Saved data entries
============================================================

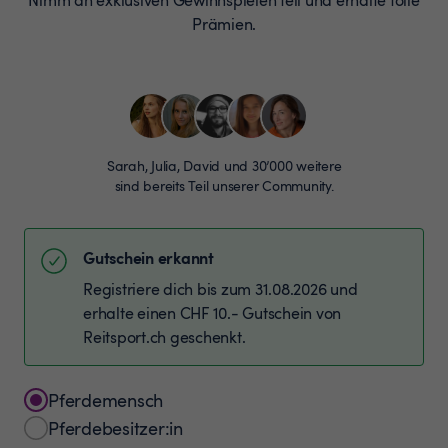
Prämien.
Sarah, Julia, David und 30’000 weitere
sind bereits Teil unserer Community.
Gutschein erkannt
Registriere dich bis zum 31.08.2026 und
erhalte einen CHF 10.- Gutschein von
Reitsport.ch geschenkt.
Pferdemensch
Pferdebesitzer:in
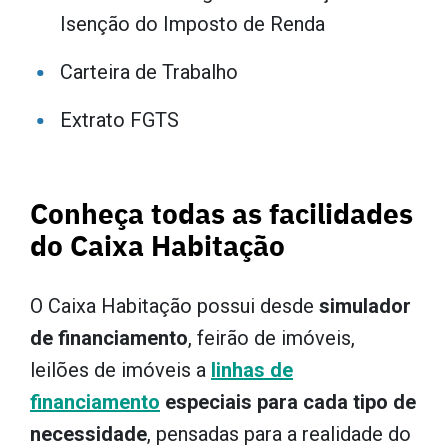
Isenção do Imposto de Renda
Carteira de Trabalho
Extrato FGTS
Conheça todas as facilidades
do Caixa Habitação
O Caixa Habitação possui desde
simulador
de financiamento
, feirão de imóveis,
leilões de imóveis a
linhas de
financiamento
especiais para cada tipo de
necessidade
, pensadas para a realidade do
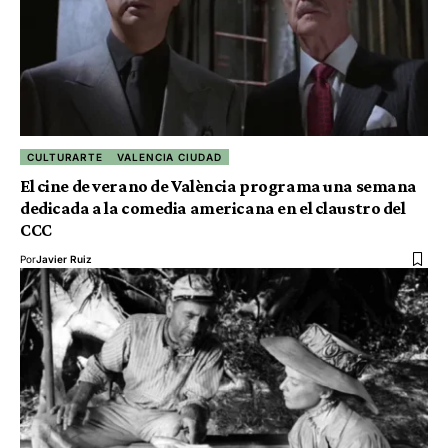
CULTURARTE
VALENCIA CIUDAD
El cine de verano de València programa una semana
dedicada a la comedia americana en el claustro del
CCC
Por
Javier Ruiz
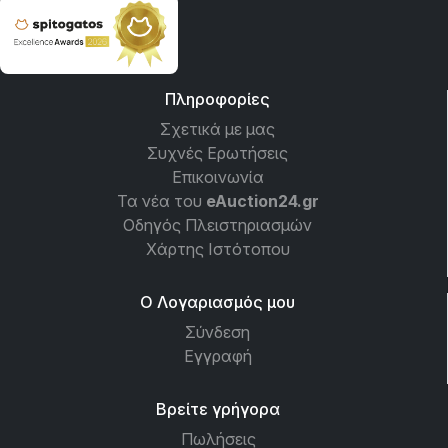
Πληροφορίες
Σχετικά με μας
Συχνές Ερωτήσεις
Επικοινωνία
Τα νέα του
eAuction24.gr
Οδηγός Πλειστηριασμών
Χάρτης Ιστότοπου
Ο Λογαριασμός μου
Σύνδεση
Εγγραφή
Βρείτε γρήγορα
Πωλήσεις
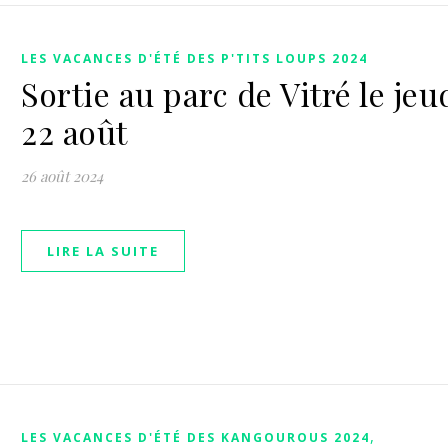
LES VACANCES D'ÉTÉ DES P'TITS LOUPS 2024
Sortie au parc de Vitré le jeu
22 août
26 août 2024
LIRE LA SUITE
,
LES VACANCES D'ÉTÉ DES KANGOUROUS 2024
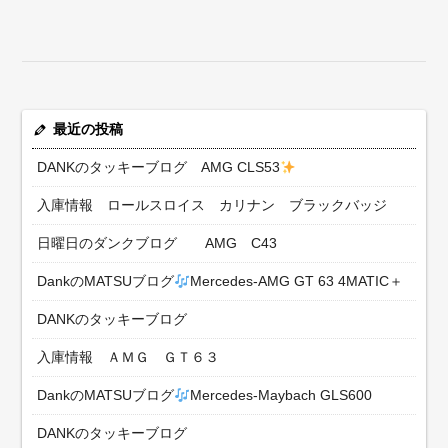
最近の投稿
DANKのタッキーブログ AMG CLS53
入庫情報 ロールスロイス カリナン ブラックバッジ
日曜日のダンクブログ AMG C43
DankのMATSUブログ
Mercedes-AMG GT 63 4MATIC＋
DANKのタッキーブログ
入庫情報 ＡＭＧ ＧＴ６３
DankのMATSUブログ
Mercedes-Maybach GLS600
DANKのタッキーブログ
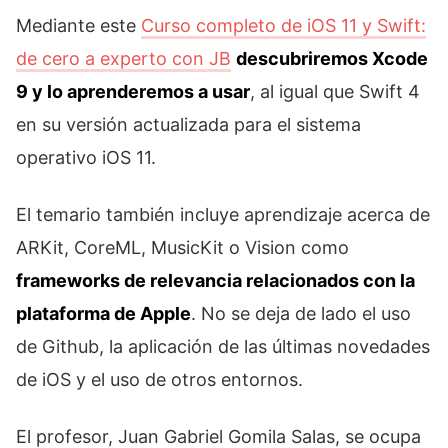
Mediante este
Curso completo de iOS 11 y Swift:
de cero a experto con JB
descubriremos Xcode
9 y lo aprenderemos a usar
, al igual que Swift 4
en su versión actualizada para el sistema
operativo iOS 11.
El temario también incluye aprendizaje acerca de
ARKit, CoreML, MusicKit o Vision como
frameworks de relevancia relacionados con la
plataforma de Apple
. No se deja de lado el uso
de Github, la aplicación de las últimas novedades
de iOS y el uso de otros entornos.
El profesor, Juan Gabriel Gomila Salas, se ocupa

============================================================

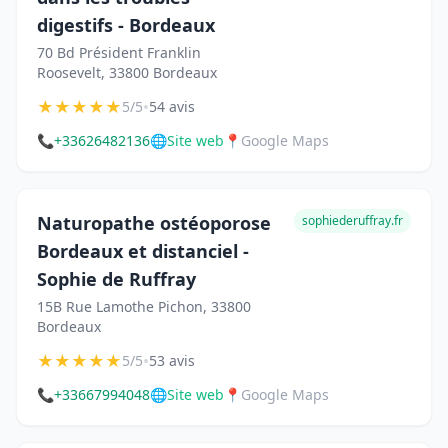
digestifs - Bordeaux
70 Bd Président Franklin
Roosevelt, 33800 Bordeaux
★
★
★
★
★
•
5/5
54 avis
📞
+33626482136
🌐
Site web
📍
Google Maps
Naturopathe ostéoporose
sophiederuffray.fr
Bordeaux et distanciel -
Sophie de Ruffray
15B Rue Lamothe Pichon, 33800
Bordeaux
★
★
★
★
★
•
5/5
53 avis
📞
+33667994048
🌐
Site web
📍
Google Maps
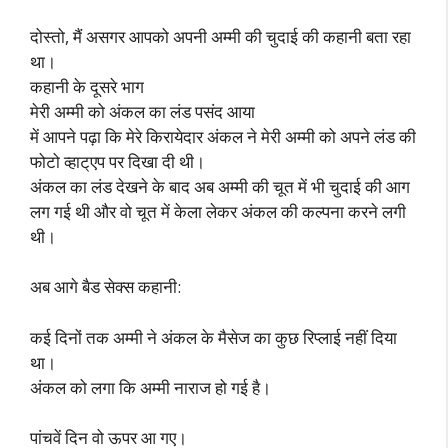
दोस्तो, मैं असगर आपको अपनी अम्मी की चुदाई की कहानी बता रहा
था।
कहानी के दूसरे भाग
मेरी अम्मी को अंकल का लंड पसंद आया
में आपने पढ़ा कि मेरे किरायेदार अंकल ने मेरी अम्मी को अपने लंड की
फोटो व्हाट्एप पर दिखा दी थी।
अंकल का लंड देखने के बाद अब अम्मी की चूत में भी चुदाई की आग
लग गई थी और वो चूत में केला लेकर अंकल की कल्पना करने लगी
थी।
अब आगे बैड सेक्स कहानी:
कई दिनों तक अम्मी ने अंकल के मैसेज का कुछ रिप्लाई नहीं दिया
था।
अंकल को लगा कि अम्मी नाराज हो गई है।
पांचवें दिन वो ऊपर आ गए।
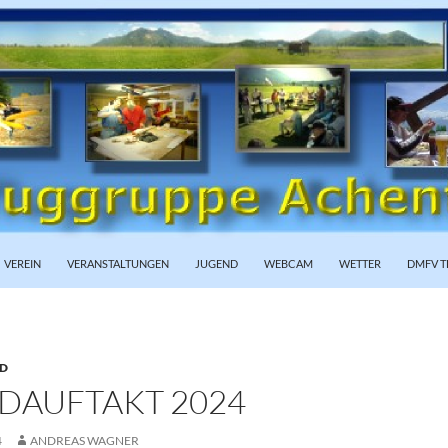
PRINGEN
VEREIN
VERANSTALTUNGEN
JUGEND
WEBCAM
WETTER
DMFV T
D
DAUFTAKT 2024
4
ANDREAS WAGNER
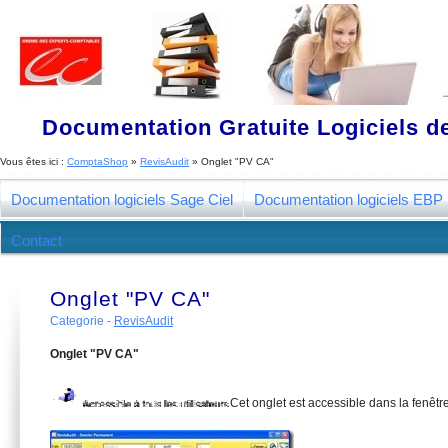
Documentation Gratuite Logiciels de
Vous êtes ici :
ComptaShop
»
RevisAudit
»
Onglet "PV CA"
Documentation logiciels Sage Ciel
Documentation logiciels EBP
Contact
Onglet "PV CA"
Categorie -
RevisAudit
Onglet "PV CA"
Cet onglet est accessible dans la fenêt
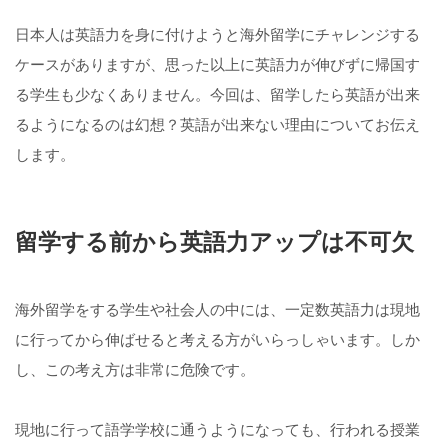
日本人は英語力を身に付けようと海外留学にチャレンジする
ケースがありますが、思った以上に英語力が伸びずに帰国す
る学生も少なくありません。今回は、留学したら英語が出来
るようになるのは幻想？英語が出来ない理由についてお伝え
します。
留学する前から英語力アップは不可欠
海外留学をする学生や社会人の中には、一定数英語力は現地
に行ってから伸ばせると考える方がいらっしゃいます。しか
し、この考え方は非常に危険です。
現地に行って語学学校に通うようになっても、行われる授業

============================================================

For the records above, state the count of lines where "Habitação" appears, without any other text.

2